Timothy Egan : Quel pourrait être le rôle des provinces dans ces pourparlers? Si nous souhaitions nous engager auprès de la Banque, en ressortirons-nous plus forts si nous bénéficions d’un appui municipal et provincial?

Ministre Sohi : Cela dépendra de la nature du projet. Si un projet nécessite une composante municipale ou une participation provinciale, nous serons assurément disposés à collaborer avec ces entités. Mon ministère entretient des liens très étroits avec les municipalités et les provinces. Ce sont elles qui possèdent 95 % de l’infrastructure, et qui peuvent en définitive cerner les projets qui peuvent être entrepris par la Banque. Nous encourageons une collaboration solide avec tous les ordres de gouvernement et le secteur privé. Je crois que la Banque sera en mesure de faire cela, toutefois je suis d’avis que la disposition actuelle variera selon les projets.

Timothy Egan : Monsieur le ministre, pour en revenir au thème de l’innovation, notre gouvernement s’est penché sur le concept des « super-regroupements ». Nous sommes un réseau d’entités de distribution réglementées, et nous devons rendre des comptes à nos organismes de réglementation dans chaque sphère de compétence. La possibilité que nous réunissions des ressources considérables pour favoriser un « super-regroupement » est donc limitée. Cela dit, l’innovation est au cœur de nos priorités. Nous avons créé le fonds Gaz naturel financement innovation et avons investi auprès d’environ 30 petites entreprises et réuni plus de 30 millions de dollars pour divers projets novateurs qui ont permis de réduire de façon significative les émissions, d’améliorer l’efficacité et qui se sont traduits en valeur ajoutée. Pouvons-nous prendre part à cette discussion sur les super-regroupements sans nécessairement y investir de fortes sommes? Auriez-vous quelques conseils à nous donner?
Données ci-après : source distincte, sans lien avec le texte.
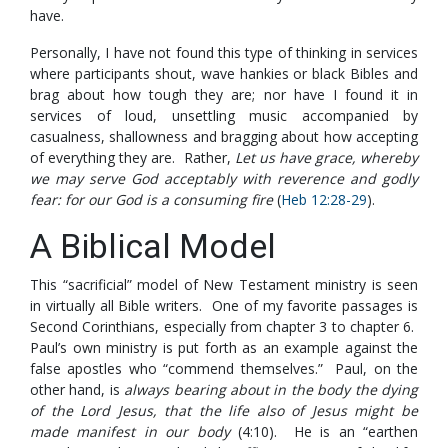
have.
Personally, I have not found this type of thinking in services
where participants shout, wave hankies or black Bibles and
brag about how tough they are; nor have I found it in
services of loud, unsettling music accompanied by
casualness, shallowness and bragging about how accepting
of everything they are. Rather,
Let us have grace, whereby
we may serve God acceptably with reverence and godly
fear: for our God is a consuming fire
(
Heb 12:28-29
).
A Biblical Model
This “sacrificial” model of New Testament ministry is seen
in virtually all Bible writers. One of my favorite passages is
Second Corinthians, especially from chapter 3 to chapter 6.
Paul’s own ministry is put forth as an example against the
false apostles who “commend themselves.” Paul, on the
other hand, is
always bearing about in the body the dying
of the Lord Jesus, that the life also of Jesus might be
made manifest in our body
(4:10). He is an “earthen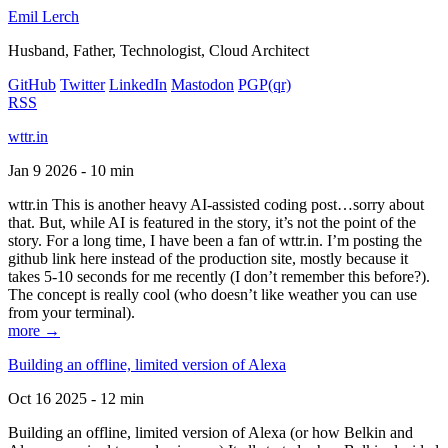
Emil Lerch
Husband, Father, Technologist, Cloud Architect
GitHub
Twitter
LinkedIn
Mastodon
PGP
(qr)
RSS
wttr.in
Jan 9 2026 - 10 min
wttr.in This is another heavy AI-assisted coding post…sorry about
that. But, while AI is featured in the story, it’s not the point of the
story. For a long time, I have been a fan of wttr.in. I’m posting the
github link here instead of the production site, mostly because it
takes 5-10 seconds for me recently (I don’t remember this before?).
The concept is really cool (who doesn’t like weather you can use
from your terminal).
more →
Building an offline, limited version of Alexa
Oct 16 2025 - 12 min
Building an offline, limited version of Alexa (or how Belkin and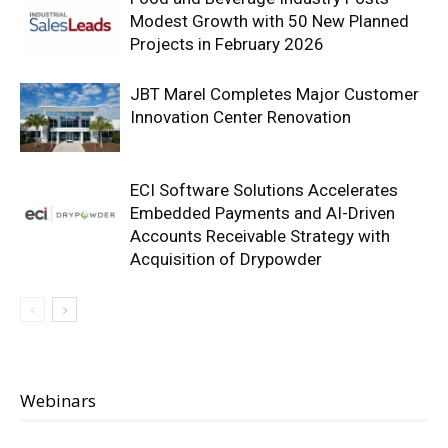
Modest Growth with 50 New Planned
Projects in February 2026
JBT Marel Completes Major Customer
Innovation Center Renovation
ECI Software Solutions Accelerates
Embedded Payments and AI-Driven
Accounts Receivable Strategy with
Acquisition of Drypowder
Webinars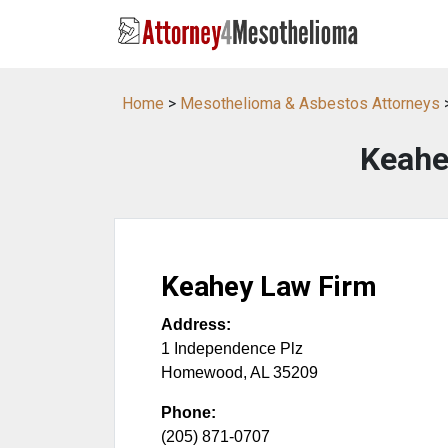
Home
>
Mesothelioma & Asbestos Attorneys
Keahe
Keahey Law Firm
Address:
1 Independence Plz
Homewood
,
AL
35209
Phone:
(205) 871-0707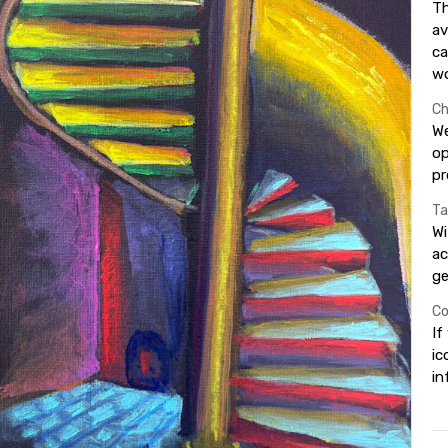
Th
av
ca
wo
Ch
We
op
pr
Ta
Wi
ac
ge
Co
If
ic
in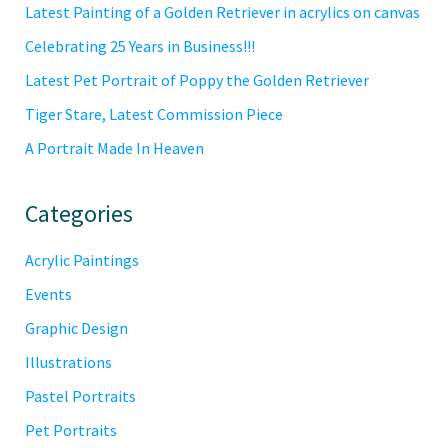
Latest Painting of a Golden Retriever in acrylics on canvas
Celebrating 25 Years in Business!!!
Latest Pet Portrait of Poppy the Golden Retriever
Tiger Stare, Latest Commission Piece
A Portrait Made In Heaven
Categories
Acrylic Paintings
Events
Graphic Design
Illustrations
Pastel Portraits
Pet Portraits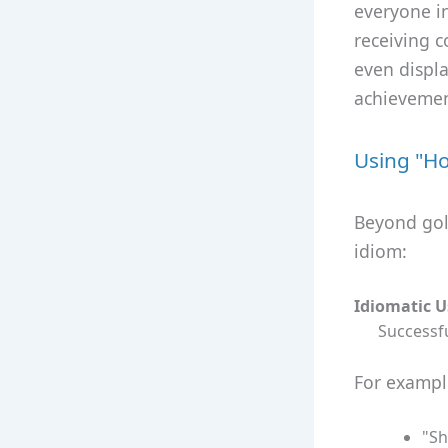
everyone i
receiving 
even displ
achievemen
Using "Ho
Beyond golf
idiom:
Idiomatic 
Successfu
For exampl
"Sh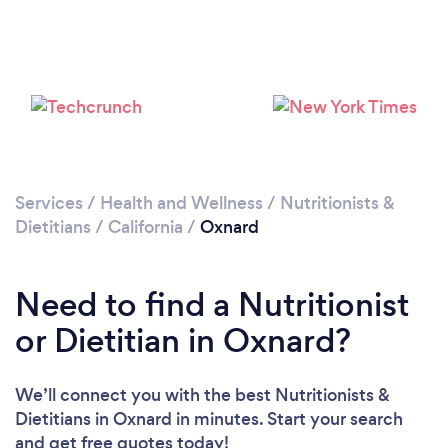
Services
/
Health and Wellness
/
Nutritionists &
Dietitians
/
California
/
Oxnard
Need to find a Nutritionist
or Dietitian in Oxnard?
We’ll connect you with the best Nutritionists &
Dietitians in Oxnard in minutes. Start your search
and get free quotes today!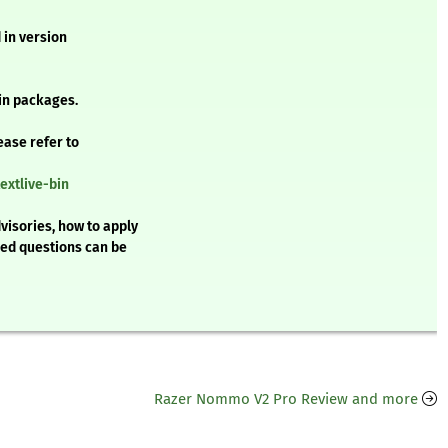
 in version
in packages.
ease refer to
extlive-bin
visories, how to apply
ked questions can be
Razer Nommo V2 Pro Review and more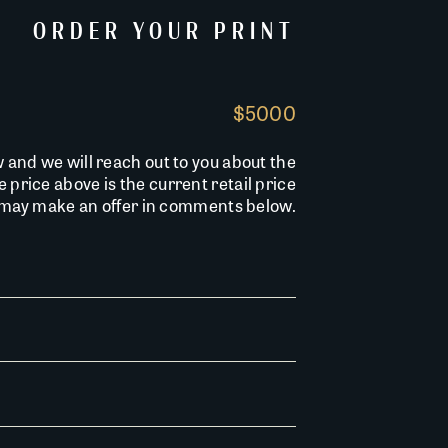
ORDER YOUR PRINT
$5000
w and we will reach out to you about the
he price above is the current retail price
u may make an offer in comments below.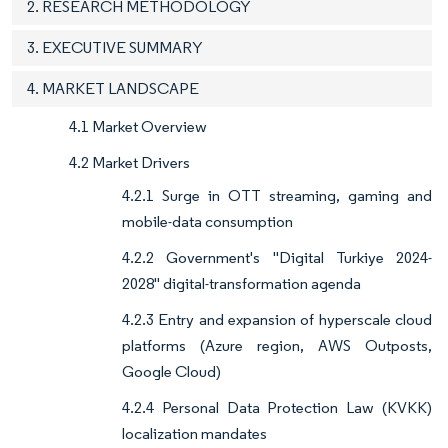
2. RESEARCH METHODOLOGY
3. EXECUTIVE SUMMARY
4. MARKET LANDSCAPE
4.1 Market Overview
4.2 Market Drivers
4.2.1 Surge in OTT streaming, gaming and
mobile-data consumption
4.2.2 Government's "Digital Turkiye 2024-
2028" digital-transformation agenda
4.2.3 Entry and expansion of hyperscale cloud
platforms (Azure region, AWS Outposts,
Google Cloud)
4.2.4 Personal Data Protection Law (KVKK)
localization mandates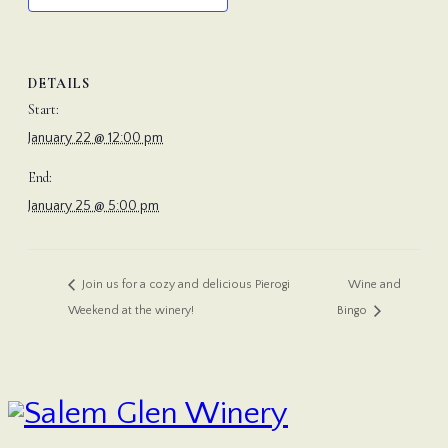
DETAILS
Start:
January 22 @ 12:00 pm
End:
January 25 @ 5:00 pm
Wine and
Join us for a cozy and delicious Pierogi
Weekend at the winery!
Bingo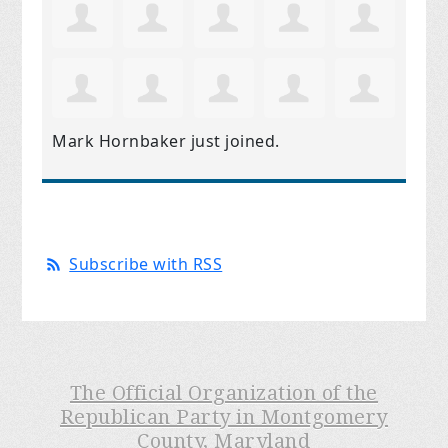
Mark Hornbaker
just joined.
Subscribe with RSS
The Official Organization of the
Republican Party in Montgomery
County, Maryland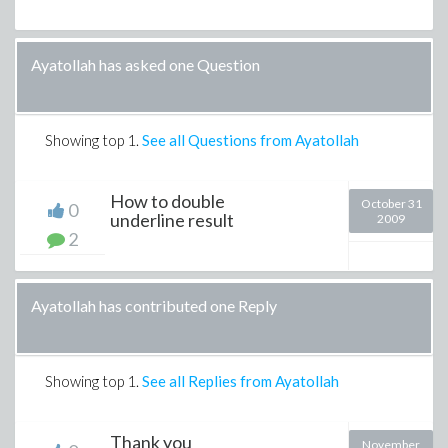
Ayatollah has asked one Question
Showing top
1
.
See all Questions from Ayatollah
How to double
October 31
0
underline result
2009
2
Ayatollah has contributed one Reply
Showing top
1
.
See all Replies from Ayatollah
Thank you
November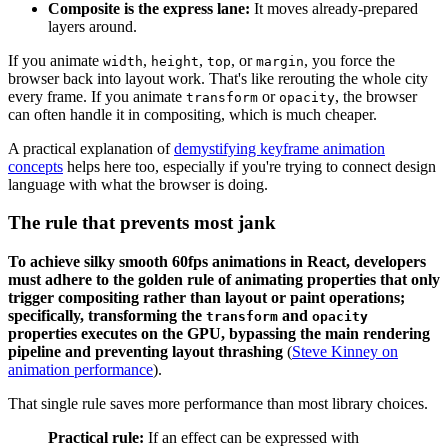
Composite is the express lane:
It moves already-prepared
layers around.
If you animate
,
,
, or
, you force the
width
height
top
margin
browser back into layout work. That's like rerouting the whole city
every frame. If you animate
or
, the browser
transform
opacity
can often handle it in compositing, which is much cheaper.
A practical explanation of
demystifying keyframe animation
concepts
helps here too, especially if you're trying to connect design
language with what the browser is doing.
The rule that prevents most jank
To achieve silky smooth 60fps animations in React, developers
must adhere to the golden rule of animating properties that only
trigger compositing rather than layout or paint operations;
specifically, transforming the
and
transform
opacity
properties executes on the GPU, bypassing the main rendering
pipeline and preventing layout thrashing
(
Steve Kinney on
animation performance
).
That single rule saves more performance than most library choices.
Practical rule:
If an effect can be expressed with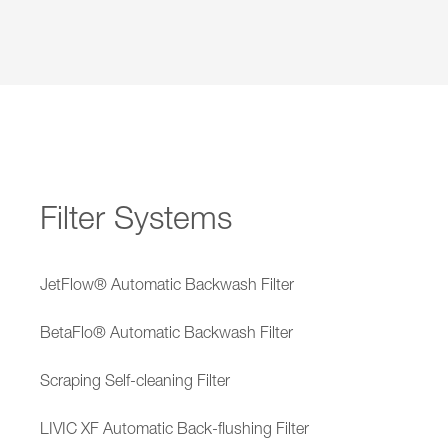
Filter Systems
JetFlow® Automatic Backwash Filter
BetaFlo® Automatic Backwash Filter
Scraping Self-cleaning Filter
LIVIC XF Automatic Back-flushing Filter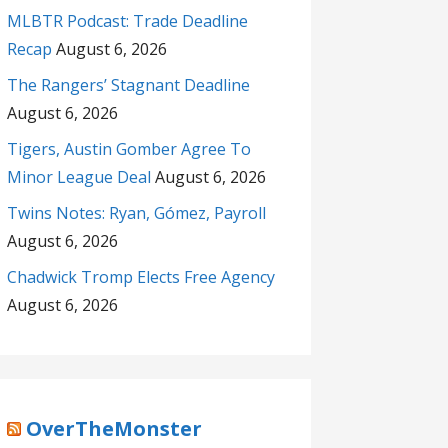
MLBTR Podcast: Trade Deadline
Recap
August 6, 2026
The Rangers’ Stagnant Deadline
August 6, 2026
Tigers, Austin Gomber Agree To
Minor League Deal
August 6, 2026
Twins Notes: Ryan, Gómez, Payroll
August 6, 2026
Chadwick Tromp Elects Free Agency
August 6, 2026
OverTheMonster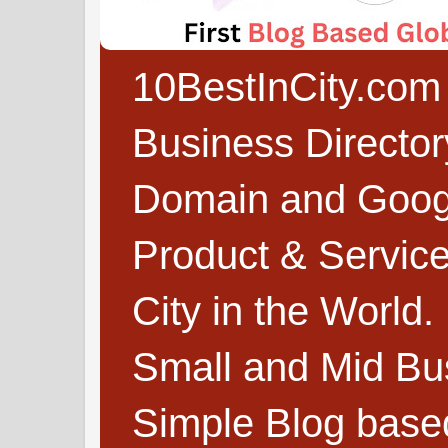
10BestInCity.com 
Business Directo
Domain and Google
Product & Service
City in the World.
Small and Mid Bu
Simple Blog based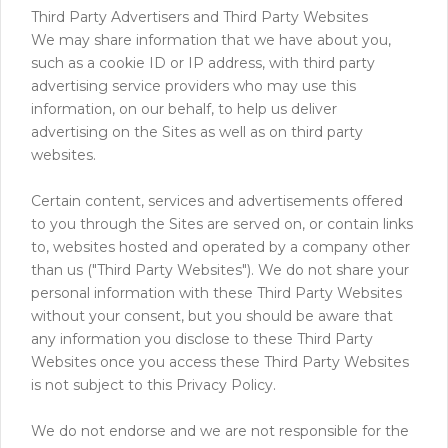
Third Party Advertisers and Third Party Websites
We may share information that we have about you,
such as a cookie ID or IP address, with third party
advertising service providers who may use this
information, on our behalf, to help us deliver
advertising on the Sites as well as on third party
websites.
Certain content, services and advertisements offered
to you through the Sites are served on, or contain links
to, websites hosted and operated by a company other
than us ("Third Party Websites"). We do not share your
personal information with these Third Party Websites
without your consent, but you should be aware that
any information you disclose to these Third Party
Websites once you access these Third Party Websites
is not subject to this Privacy Policy.
We do not endorse and we are not responsible for the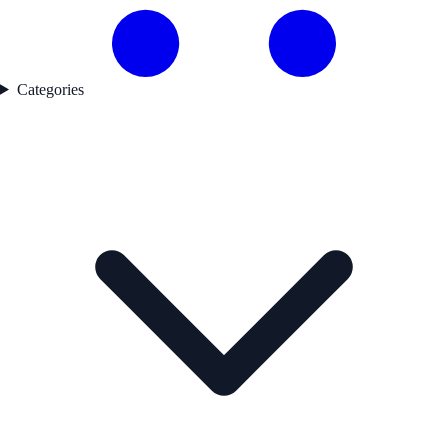
Categories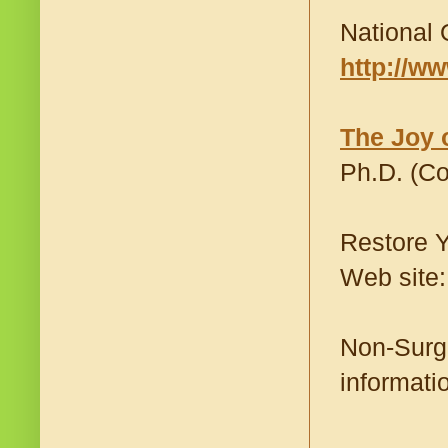
National 
http://w
The Joy 
Ph.D. (C
Restore Y
Web site
Non-Surgi
informati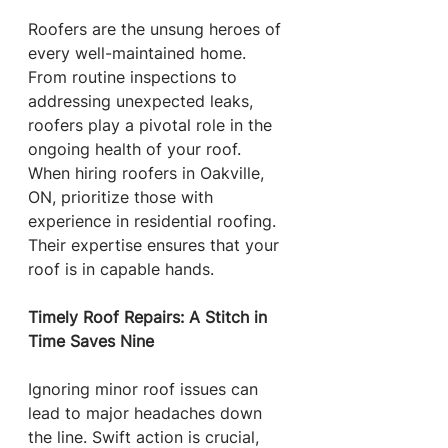
Roofers are the unsung heroes of 
every well-maintained home. 
From routine inspections to 
addressing unexpected leaks, 
roofers play a pivotal role in the 
ongoing health of your roof. 
When hiring roofers in Oakville, 
ON, prioritize those with 
experience in residential roofing. 
Their expertise ensures that your 
roof is in capable hands.
Timely Roof Repairs: A Stitch in 
Time Saves Nine
Ignoring minor roof issues can 
lead to major headaches down 
the line. Swift action is crucial, 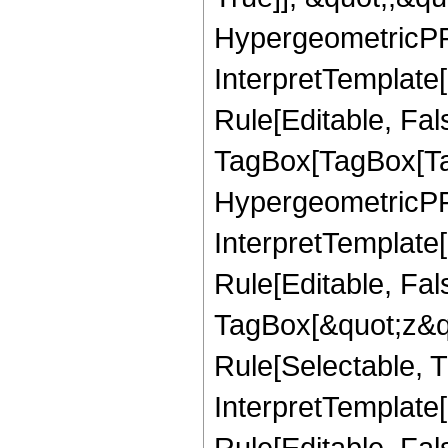
HypergeometricPFQ,
InterpretTemplate
Rule[Editable, Fal
TagBox[TagBox[Ta
HypergeometricPFQ
InterpretTemplate
Rule[Editable, Fal
TagBox[&quot;z&qu
Rule[Selectable, Tr
InterpretTemplate[
Rule[Editable, Fa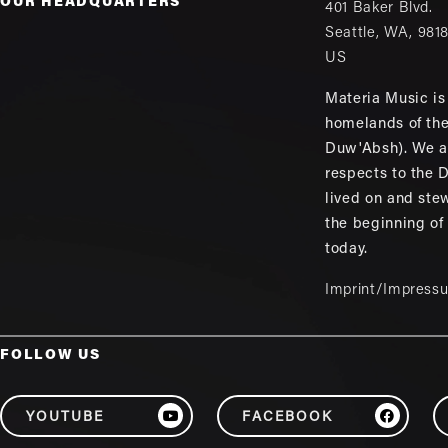
OUR HEADQUARTERS
401 Baker Blvd.
Seattle
,
WA
,
981
US
Materia Music is 
homelands of th
Duw'Absh). We a
respects to the
lived on and ste
the beginning of
today.
Imprint/Impress
FOLLOW US
YOUTUBE
FACEBOOK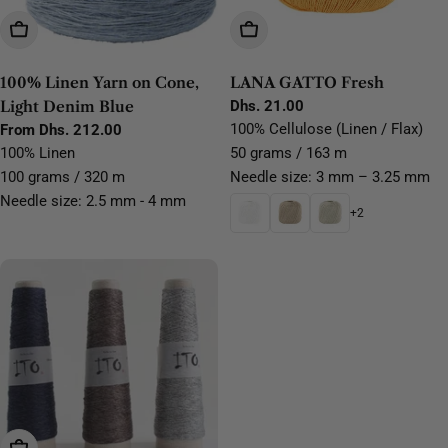
Choose Options
Choose Options
100% Linen Yarn on Cone,
LANA GATTO Fresh
Light Denim Blue
Regular
Dhs. 21.00
price
100% Cellulose (Linen / Flax)
Regular
From Dhs. 212.00
price
100% Linen
50 grams / 163 m
100 grams / 320 m
Needle size: 3 mm – 3.25 mm
Needle size: 2.5 mm - 4 mm
+2
Choose Options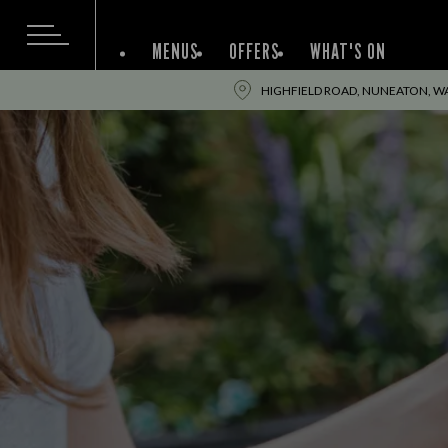
MENUS
OFFERS
WHAT'S ON
HIGHFIELD ROAD, NUNEATON, WA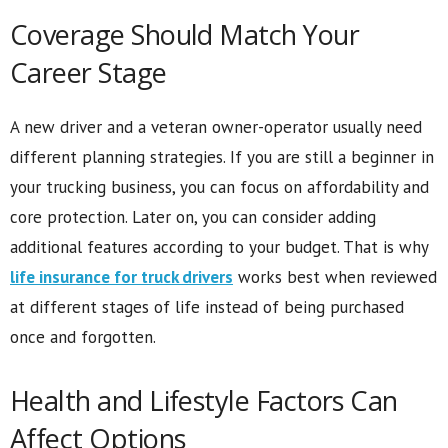
Coverage Should Match Your
Career Stage
A new driver and a veteran owner-operator usually need
different planning strategies. If you are still a beginner in
your trucking business, you can focus on affordability and
core protection. Later on, you can consider adding
additional features according to your budget. That is why
life insurance for truck drivers
works best when reviewed
at different stages of life instead of being purchased
once and forgotten.
Health and Lifestyle Factors Can
Affect Options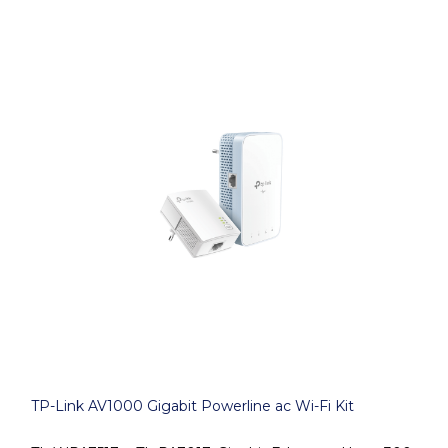
TP-Link AV1000 Gigabit Powerline ac Wi-Fi Kit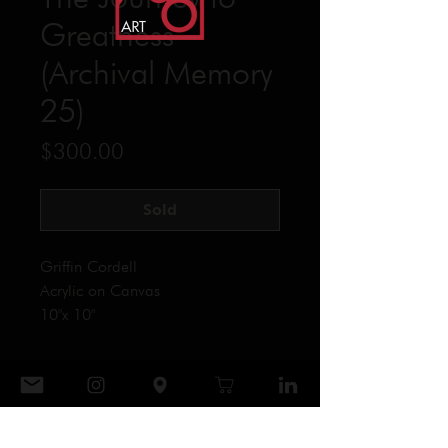
Greatness
(Archival Memory
25)
Price
$300.00
Sold
Griffin Cordell
Acrylic on Canvas
10"x 10"
CONTACT
906 ART GALLERY
Tel: ‪(864)
404-0039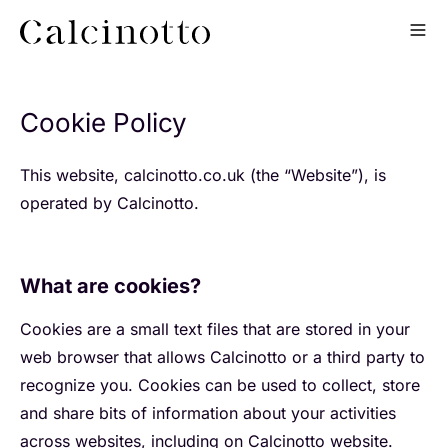
Cookie Policy
This website, calcinotto.co.uk (the “Website”), is
operated by Calcinotto.
What are cookies?
Cookies are a small text files that are stored in your
web browser that allows Calcinotto or a third party to
recognize you. Cookies can be used to collect, store
and share bits of information about your activities
across websites, including on Calcinotto website.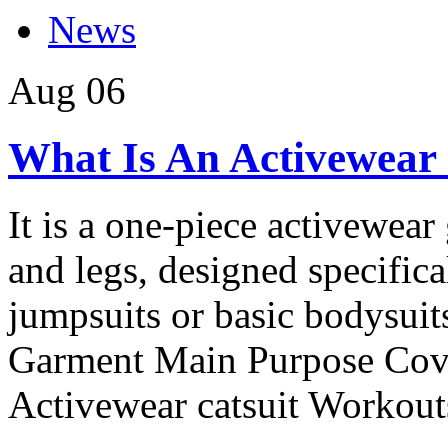
News
Aug
06
What Is An Activewear 
It is a one-piece activewear
and legs, designed specifica
jumpsuits or basic bodysuits
Garment Main Purpose Cov
Activewear catsuit Workouts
Ministre Sohi : C’est le ministre Bains qui gère ce portefeuille, et à ce que je comprends, un processus a été mis sur pied pour inciter le secteur privé et les municipalités à faire part de leurs idées, à discuter de ce qui convient le mieux pour leur région et à favoriser la collaboration. Cela dit, il existe des possibilités d’action. En fait, je dirais qu’il existe de nombreuses possibilités pour votre industrie de travailler avec nous à la mise en place d’infrastructures vertes. Nous investissons beaucoup de ressources dans de l’eau propre, dans le réseau d’eaux résiduelles, l’énergie verte et de nouvelles technologies pour encourager la conservation des ressources. Nous voyons également quel défi se pose relativement à la nécessité de rendre l’infrastructure plus résiliente, et particulièrement l’infrastructure sur laquelle le dégel et les terrains mouvants ont une incidence.

Timothy Egan : Eh bien, nous y sommes favorablement disposés. Nous participons à des conversations avec diverses villes sur les installations de traitement des eaux usées et la possibilité de recouvrer le méthane qui en émane en vue de le réinjecter dans le réseau d’approvisionnement en gaz naturel sous forme de gaz naturel renouvelable (GNR). Un rapport publié en Alberta précisait que nous pourrions satisfaire presque 50 % de nos besoins en gaz naturel domestique grâce au GNR. Certains investissements ont été réalisés dans des entreprises comme G4 Insights, une entreprise albertaine qui fait figure de chef de file à l’échelle mondiale, ce qui représente une possibilité stimulante. Qu’en pensez-vous?

Ministre Sohi : Dans ma propre ville d’Edmonton, la ville travaille de concert avec RNCan pour convertir les déchets en biogaz. Beaucoup d’occasions se présentent pour que notre gouvernement puisse travailler avec le secteur privé et favoriser ce type de partenariat.

Timothy Egan : Quelques mots à titre de conclusion?

Ministre Sohi : J’ajouterais que plus nous unissons nos efforts, mieux nous desservirons la population canadienne. En définitive, l’objectif de notre gouvernement est de bâtir des communautés fortes. Nous y parviendrons précisément si tous les segments de la collectivité travaillent ensemble, ce que nous voulons favoriser. C’est la philosophie que nous suivons au sein de mon ministère. Parce qu’en fin de compte, nous sommes là pour servir les Canadiens et Canadiennes.